There was a short turn of 150-foot radius in the track and while talking to the English who were experimenting with locomotives; they were told that no locomotive could draw a train on any curve shorter than a 900-foot radius.
The Directors of the Baltimore & Ohio Line were devastated at the news due to the labor and expense they had already invested as well as the notoriety that a failure would bring them. But a man by the name of Peter Cooper stepped up and said that he thought he could design an engine that could handle the small radius, and so of course they told him to give it a try.

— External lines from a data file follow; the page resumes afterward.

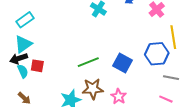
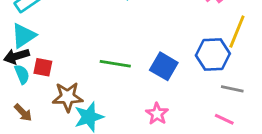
yellow line: (173, 37) -> (237, 32), turned 30
green line: (88, 62) -> (115, 64), turned 30
brown star: (93, 89) -> (68, 97), moved

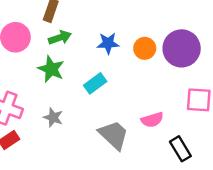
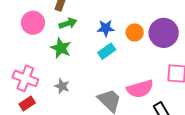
cyan rectangle: (95, 83) -> (107, 51), moved
pink semicircle: (152, 120) -> (140, 89), size x1.5

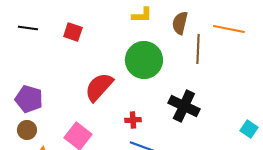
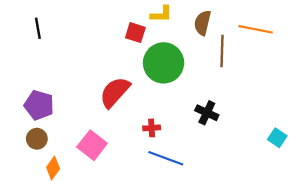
black line: (28, 28) -> (38, 28), turned 72
red square: (73, 32) -> (135, 33), moved
black cross: (184, 106) -> (207, 113), size x0.7

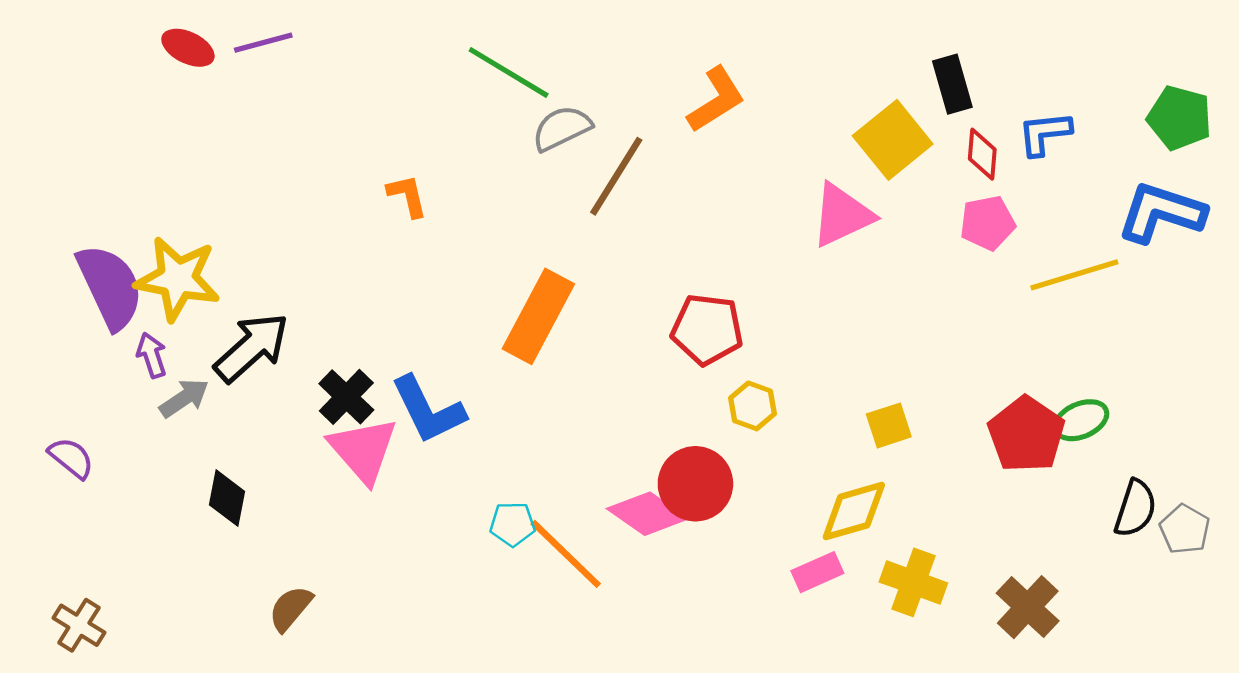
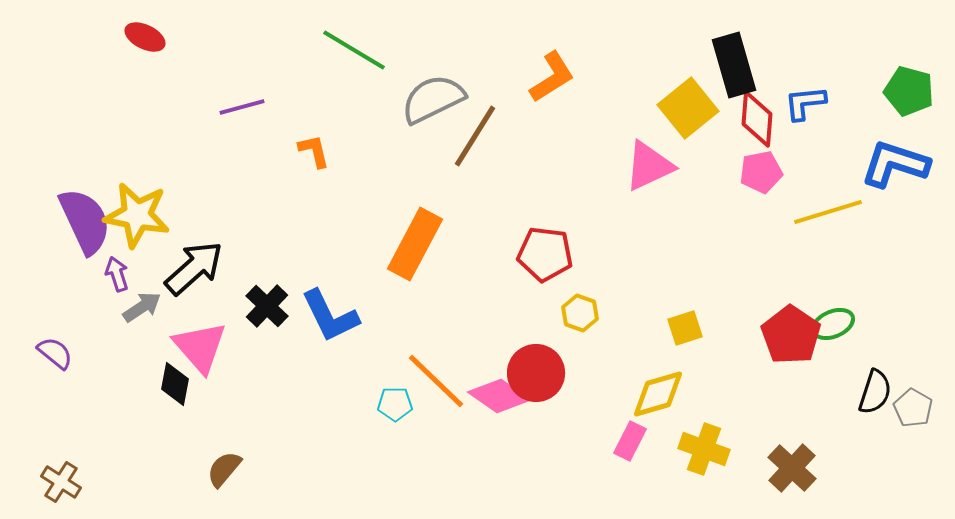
purple line: (263, 43) -> (242, 107), moved
green line: (509, 72) -> (354, 50), moved
black rectangle: (952, 84) -> (734, 65), size x1.4
gray semicircle: (562, 128) -> (433, 99), size x1.4
red diamond: (982, 154) -> (757, 119), size x1.4
pink triangle: (363, 450) -> (200, 347), moved
orange line: (566, 554) -> (436, 381), moved
pink rectangle: (817, 572) -> (630, 441), turned -39

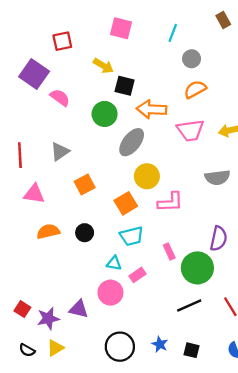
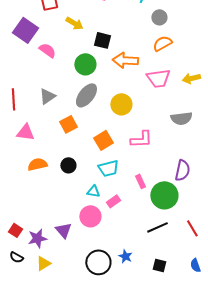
yellow arrow: (103, 66) -> (74, 23), moved
gray ellipse: (132, 142) -> (86, 95), moved
yellow circle: (147, 176) -> (121, 104), moved
purple triangle: (79, 309) -> (63, 230), turned 36
blue star: (160, 344) -> (125, 256), moved
black semicircle: (27, 350) -> (16, 257), moved

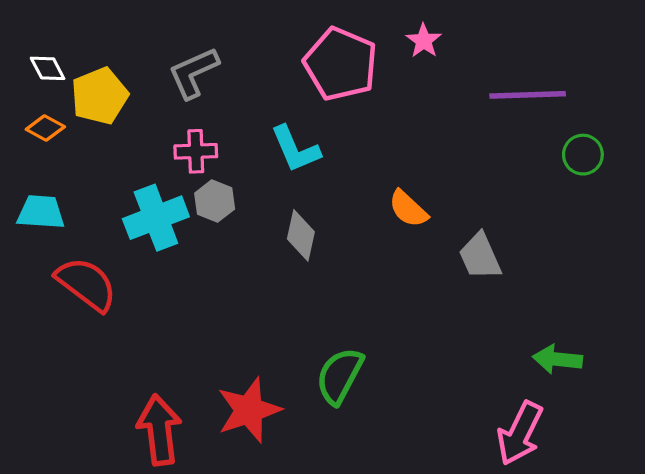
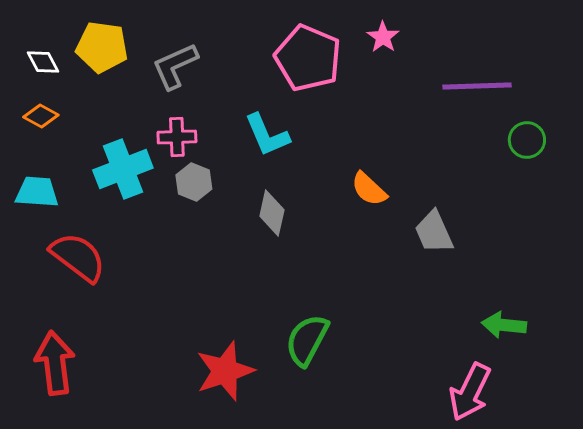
yellow pentagon: (100, 96) -> (102, 47), moved, turned 30
cyan cross: (156, 218) -> (123, 169), moved
red arrow: (159, 430) -> (55, 363), moved

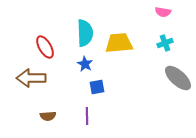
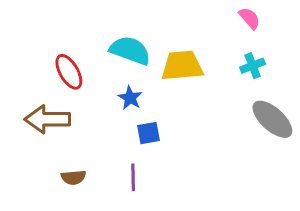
pink semicircle: (163, 12) -> (249, 18), turned -140
cyan semicircle: (85, 33) -> (130, 50), turned -68

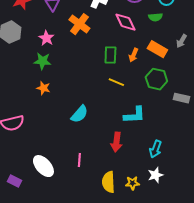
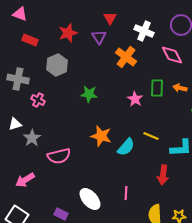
pink star: (46, 38) -> (135, 99), moved
orange arrow: (133, 55) -> (180, 88), turned 80
yellow line: (116, 82) -> (151, 136), moved
orange star: (43, 88) -> (101, 136), moved, size x1.5

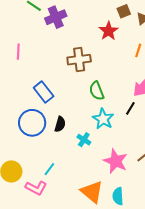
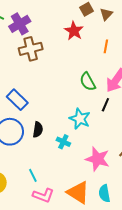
brown cross: (79, 60) -> (31, 49), moved
green semicircle: (97, 91) -> (88, 82), moved
cyan line: (49, 169) -> (33, 175), turned -56
pink L-shape: (36, 188) -> (43, 195), moved

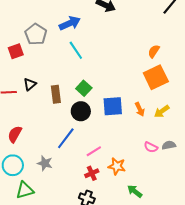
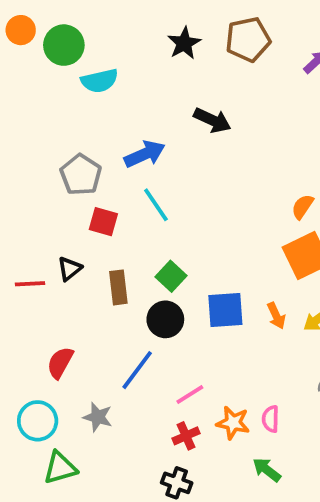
red square: (16, 51) -> (103, 222), moved, turned 35
red semicircle: (15, 134) -> (60, 363), moved
pink semicircle: (151, 147) -> (271, 419), moved, turned 64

He went to New York and got a tiny little one-horse power engine and carried it back to Baltimore. It had a three and one-half inch cylinder and a fourteen-inch stroke. He then got some boiler iron and made a boiler about the size of an ordinary wash boiler. The next problem was to connect the engine to the boiler.
Mr. Cooper had an iron foundry and some skill in working in it, but he couldn't find any iron pipes. The fact was that there hadn't been any for sale in America at that time, so he took two muskets and broke off the wood stocks, and used the barrels for tubing to the boiler. He then went into a coachmaker's shop and made the rest of the locomotive, which he called the "Tom Thumb" because it was so small. He didn't intend it for actual service but to prove that an engine could be built to circumnavigate small radius turns.
He got steam up one Saturday night and with the president of the railroad and two or three other men they went out two or three miles. They then put the engine up in a shed for the night. All were invited for a ride to Ellicott's Mills on Monday.
Monday morning came and to Mr. Cooper's grief and chagrin he found that some thief had been there and chopped off all of the copper from the engine and hauled it away, presumably to sell to a junk dealer. It was all gone!
It took Cooper another week or more to repair it, but then they started for the Mill. They had six people on the engine and thirty-six in the car. They made the trip in about an hour and twelve minutes, going up an average grade of eighteen feet to the mile. After easily making the 150-foot radius turn at the Mill they made the return trip in about fifty-seven minutes.
The result of the experiment was that bonds were immediately sold and The Baltimore and Ohio Railroad became a success!